Our paper contributes to the growing literature that aims to understand sectoral and spatial reallocation of workers in response to slow-onset changes in climate. The bulk of the existing literature has focused on short-run variation in weather to estimate effects. We show that medium and long-run responses to climate differ fundamentally from short-run responses. We find that higher temperatures inhibit structural transformation in Indian districts, with effects intensifying in the long run. These findings have important policy implications both in India, and in other developing economies that are particularly vulnerable to climate change. For example, it highlights the importance of policies and interventions that will make agricultural incomes less susceptible to higher temperatures.

References

Burke, M and K Emerick (2016), “Adaptation to climate change: Evidence from US agriculture”, American Economic Journal: Economic Policy 8(3): 106–140.

Dell, M, B F Jones, and B A Olken (2014), “What do we learn from the weather? The new climate–economy literature”, Journal of Economic Literature 52(3): 740–798.

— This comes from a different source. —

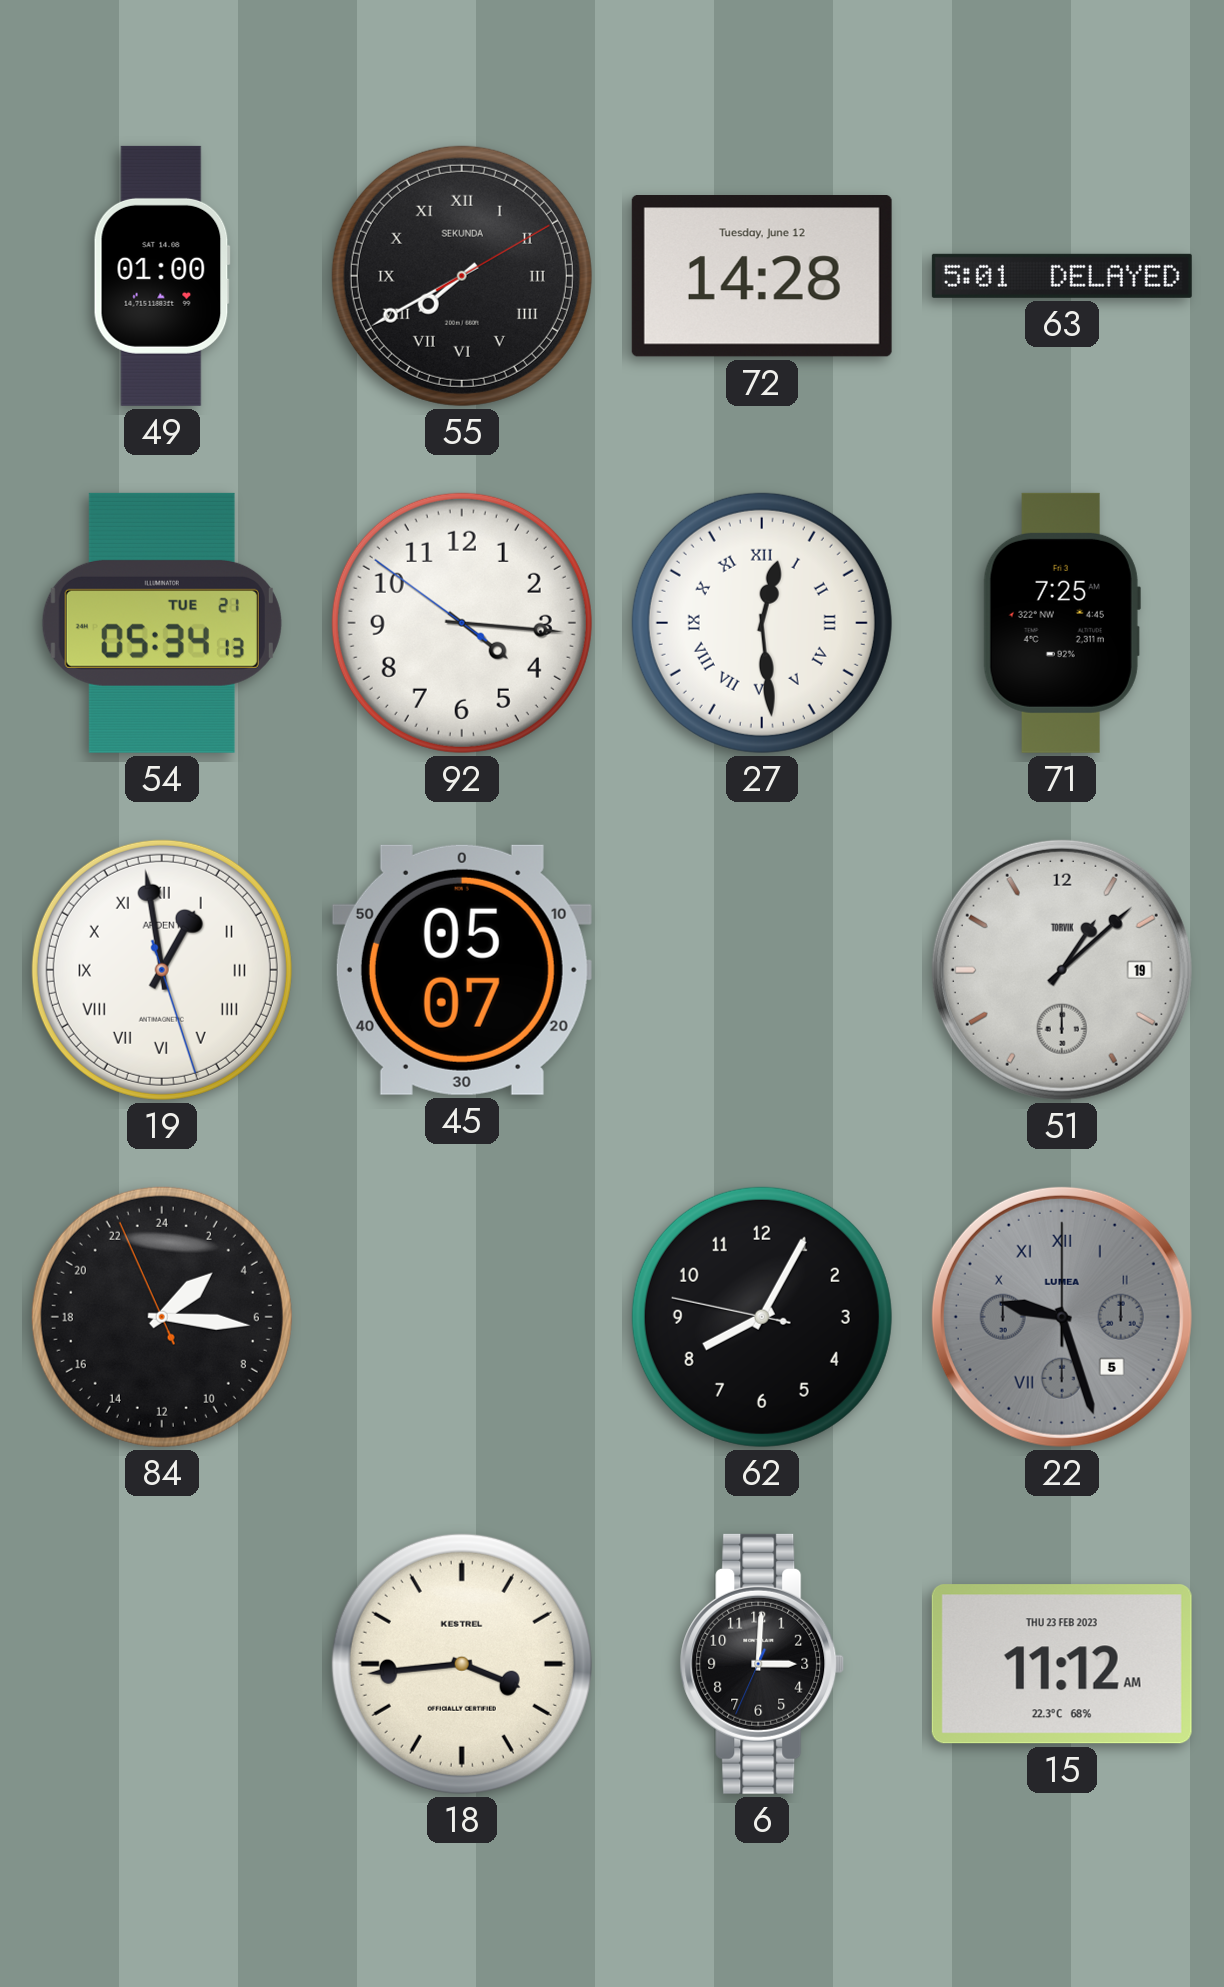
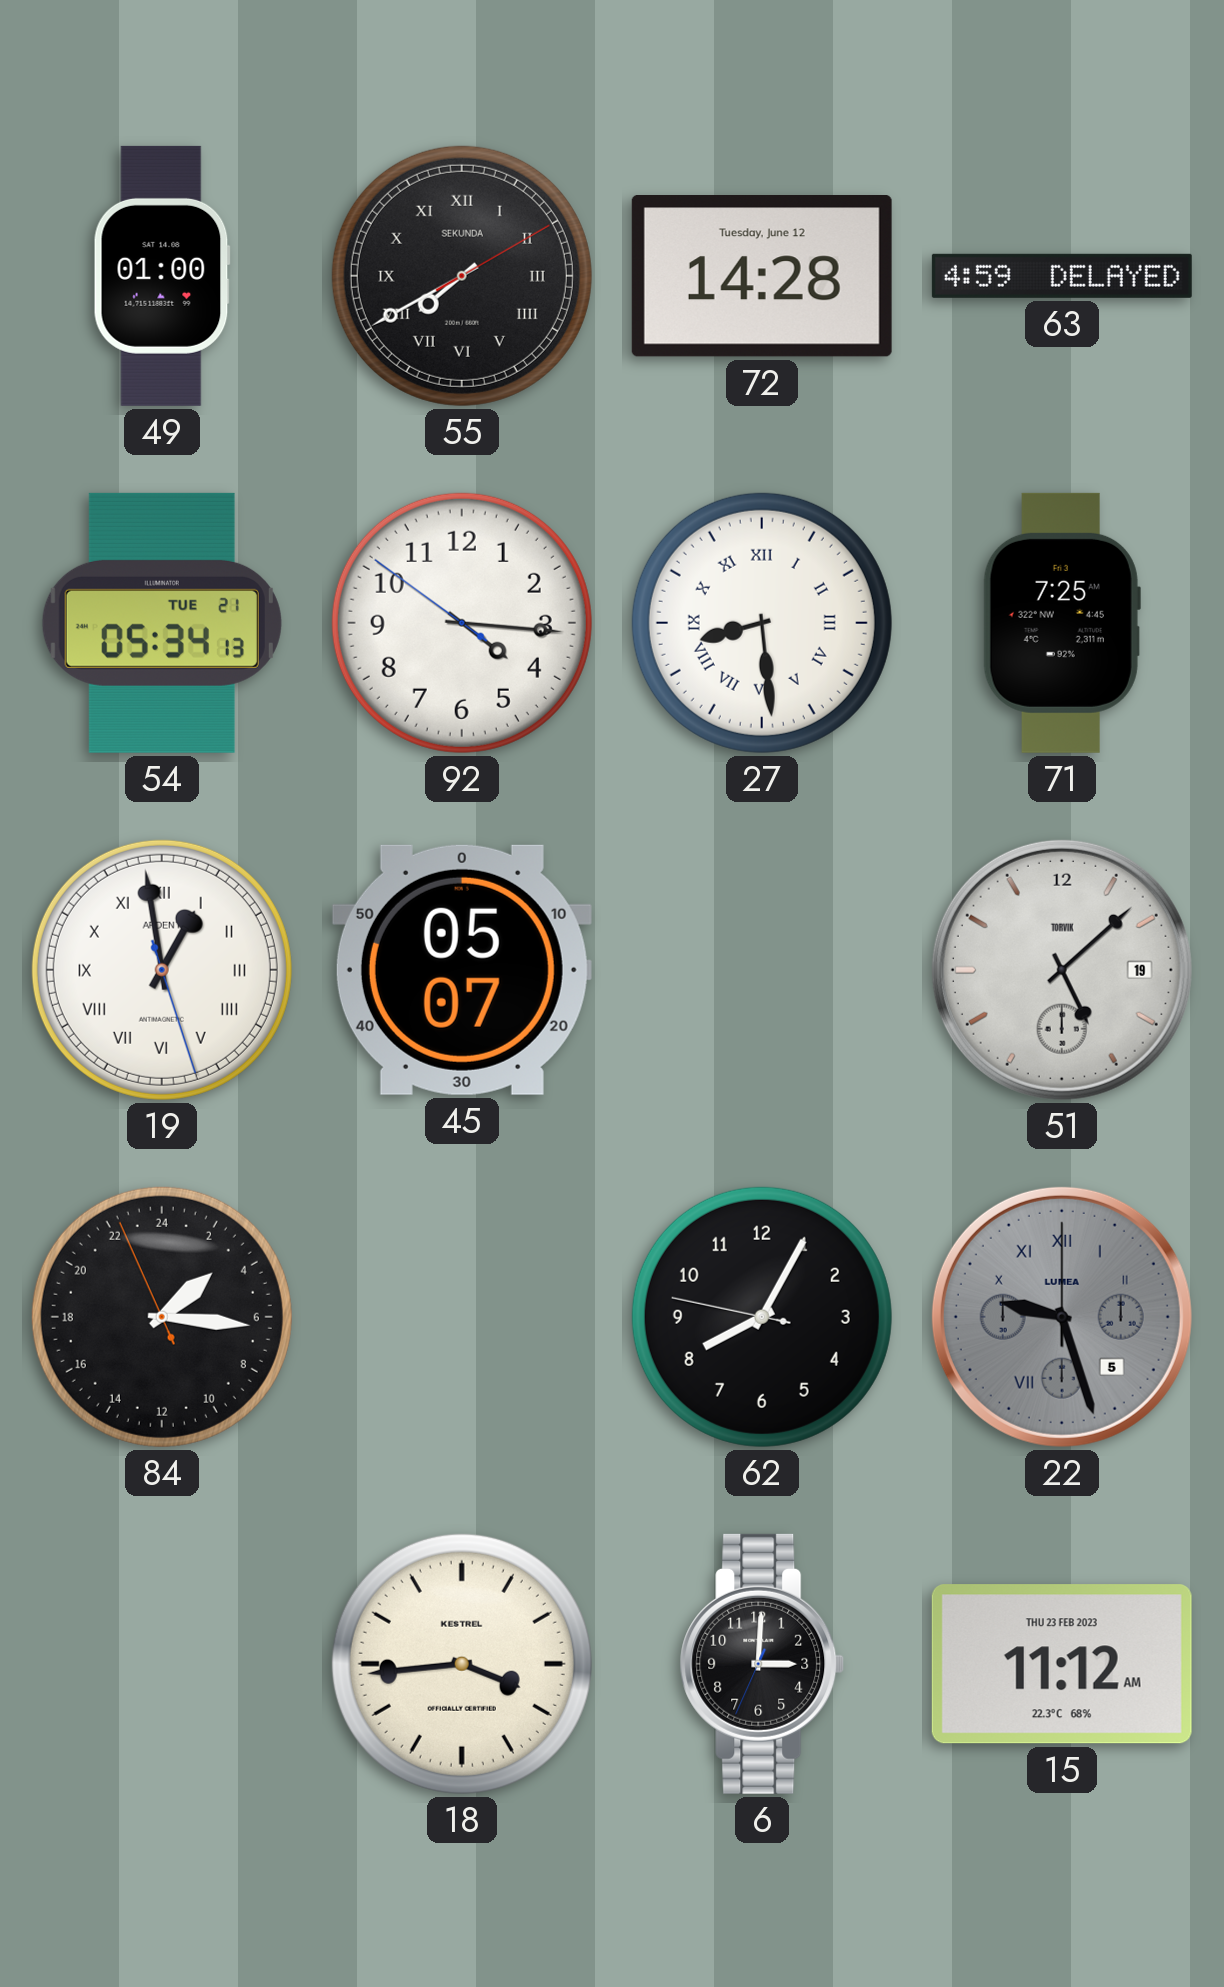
63: 5:01 -> 4:59
27: 12:29 -> 8:29
51: 1:08 -> 5:08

Gollin, D, D Lagakos, and M E Waugh (2014), “The agricultural productivity gap”, The Quarterly Journal of Economics 129(2): 939-993.

Henderson, J V, A Storeygard, and U Deichmann (2017), “Has climate change driven urbanization in Africa?”, Journal of Development Economics 124: 60-82.

Liu, M Y, Y Shamdasani, and V Taraz (Forthcoming), “Climate change and labor reallocation: Evidence from six decades of the Indian Census”, American Economic Journal: Economic Policy.

Schlenker, W and M J Roberts (2009), “Nonlinear temperature effects indicate severe damages to US crop yields under climate change”, Proceedings of the National Academy of Sciences 106(37): 15594–15598.

Taraz, V (2018), “Can farmers adapt to higher temperatures? Evidence from India”, World Development 112: 205–219.

Young, A (2013), “Inequality, the urban-rural gap, and migration”, The Quarterly Journal of Economics 128(4): 1727–1785.